Полицейские не спешили выполнять распоряжение майора. Для них он был человеком со стороны.

— Бегом выполнять приказ! — повысил голос Гемприх-Петергоф. — Если не хотите оказаться на их месте!

Отставив в сторону лопаты, полицейские попрыгали в яму. Аккуратно подхватили раненого под руки, бережно попридержали ноги, выволокли его из ямы и, положив на землю, перевернули на спину. Майор присел рядом, расстегнул ему ворот и спросил:

— Что это у него в руке?

— Какая-то бумага, — ответил полицай и попытался забрать ее, но раненый держал листок на удивление крепко. — Вот вцепился… — буркнул он и, все же вытащив, протянул листок Гемприх-Петергофу: — Возьмите, господин майор.

Расправив его, Гемприх-Петергоф увидел, что это рисунок, бережно сложил его вчетверо и сунул в карман.

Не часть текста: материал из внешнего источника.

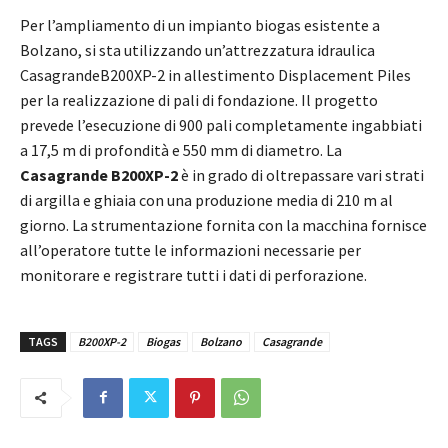
Per l’ampliamento di un impianto biogas esistente a
Bolzano, si sta utilizzando un’attrezzatura idraulica
CasagrandeB200XP-2 in allestimento Displacement Piles
per la realizzazione di pali di fondazione. Il progetto
prevede l’esecuzione di 900 pali completamente ingabbiati
a 17,5 m di profondità e 550 mm di diametro. La
Casagrande B200XP-2
è in grado di oltrepassare vari strati
di argilla e ghiaia con una produzione media di 210 m al
giorno. La strumentazione fornita con la macchina fornisce
all’operatore tutte le informazioni necessarie per
monitorare e registrare tutti i dati di perforazione.
TAGS
B200XP-2
Biogas
Bolzano
Casagrande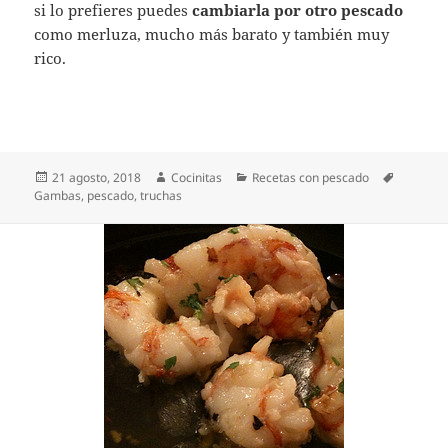
si lo prefieres puedes
cambiarla por otro pescado
como merluza, mucho más barato y también muy
rico.
Publicado
Autor
Categorías
Etiqueta
21 agosto, 2018
Cocinitas
Recetas con pescado
el
Gambas
,
pescado
,
truchas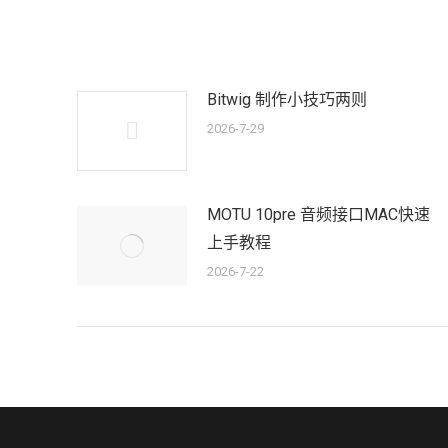
章：
Bitwig 制作小技巧两则
2026-7-29
MOTU 10pre 音频接口MAC快速
上手教程
2026-7-22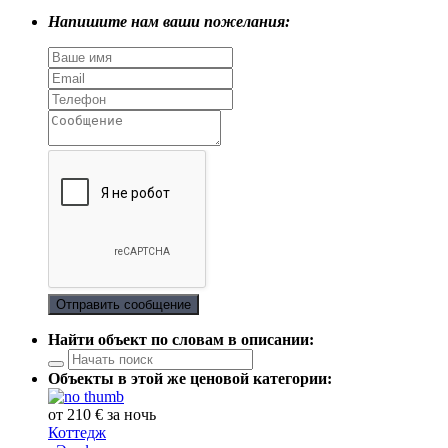
Напишите нам ваши пожелания:
Отправить сообщение
Найти объект по словам в описании:
Объекты в этой же ценовой категории:
от 210 € за ночь
Коттедж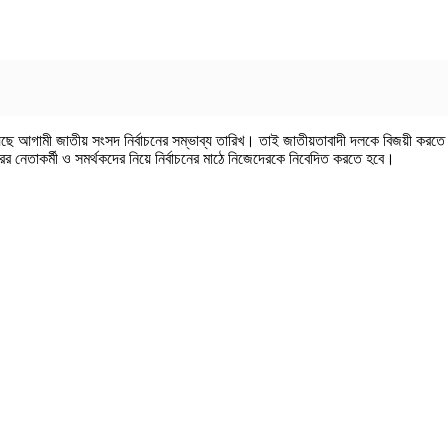
েছে আগামী জাতীয় সংসদ নির্বাচনের সম্ভাব্য তারিখ। তাই জাতীয়তাবাদী দলকে বিজয়ী করতে 
 নেতাকর্মী ও সমর্থকদের নিয়ে নির্বাচনের মাঠে নিজেদেরকে নিবেদিত করতে হবে।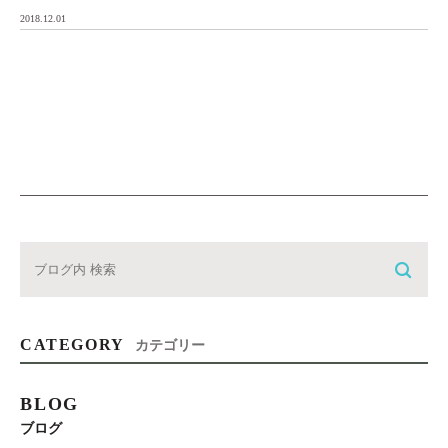
費用はかかりません（診察券の予約日時欄 […]
2018.12.01
CATEGORY
カテゴリー
BLOG
ブログ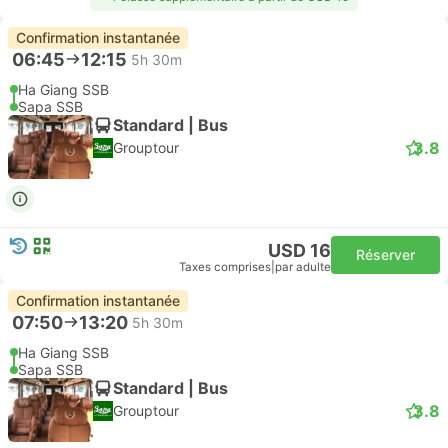
Confirmation instantanée
06:45
12:15
5h 30m
Ha Giang SSB
Sapa SSB
Standard | Bus
3.8
Grouptour
USD 16
Réserver
Taxes comprises
|
par adulte
Confirmation instantanée
07:50
13:20
5h 30m
Ha Giang SSB
Sapa SSB
Standard | Bus
3.8
Grouptour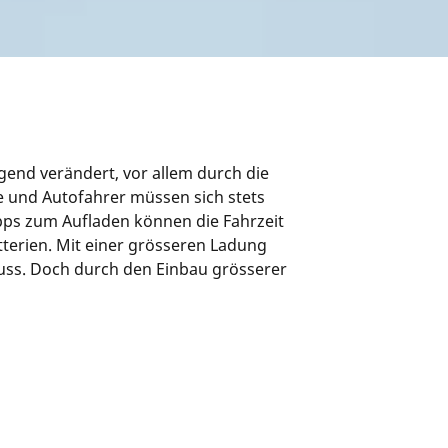
egend verändert, vor allem durch die
e und Autofahrer müssen sich stets
pps zum Aufladen können die Fahrzeit
tterien. Mit einer grösseren Ladung
uss. Doch durch den Einbau grösserer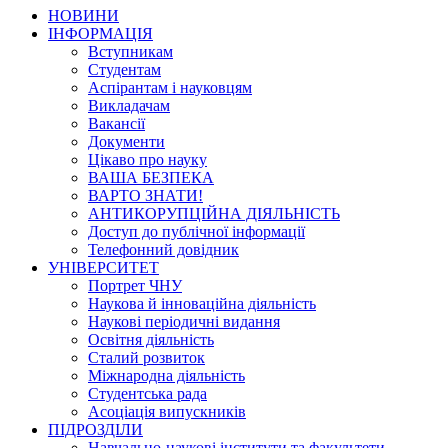
НОВИНИ
ІНФОРМАЦІЯ
Вступникам
Студентам
Аспірантам і науковцям
Викладачам
Вакансії
Документи
Цікаво про науку
ВАША БЕЗПЕКА
ВАРТО ЗНАТИ!
АНТИКОРУПЦІЙНА ДІЯЛЬНІСТЬ
Доступ до публічної інформації
Телефонний довідник
УНІВЕРСИТЕТ
Портрет ЧНУ
Наукова й інноваційна діяльність
Наукові періодичні видання
Освітня діяльність
Сталий розвиток
Міжнародна діяльність
Студентська рада
Асоціація випускників
ПІДРОЗДІЛИ
Навчально-наукові інститути та факультети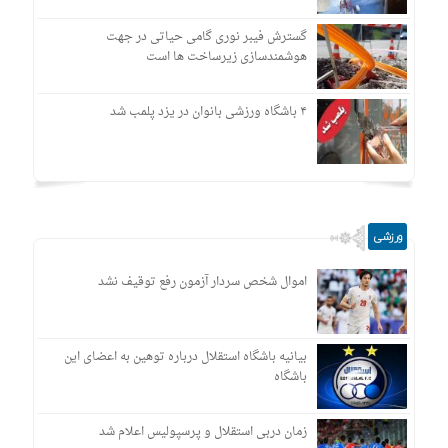
گسترش فیبر نوری گامی حیاتی در جهت
هوشمندسازی زیرساخت ها است
۴ باشگاه ورزشی بانوان در یزد پلمب شد
ورزشی
اموال شخص سردار آزمون رفع توقیف نشد
بیانیه باشگاه استقلال درباره توهین به اعضای این
باشگاه
زمان دربی استقلال و پرسپولیس اعلام شد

— Ты меня удивляешь, Вильфред, прежде я не замечал в тебе сентиментальности. Обычно мы пристреливаем раненых. Один выстрел в затылок, и все кончено! Что на тебя нашло? — спросил подошедший Грюнвальд.

— Считай меня сентиментальным, но этот случай — беспроигрышный вариант. Он будет мне благодарен всю жизнь за то, что я вытащил его из могилы, а значит, станет верным солдатом Третьего рейха. Будет служить в моей группе… если выживет, — ответил майор.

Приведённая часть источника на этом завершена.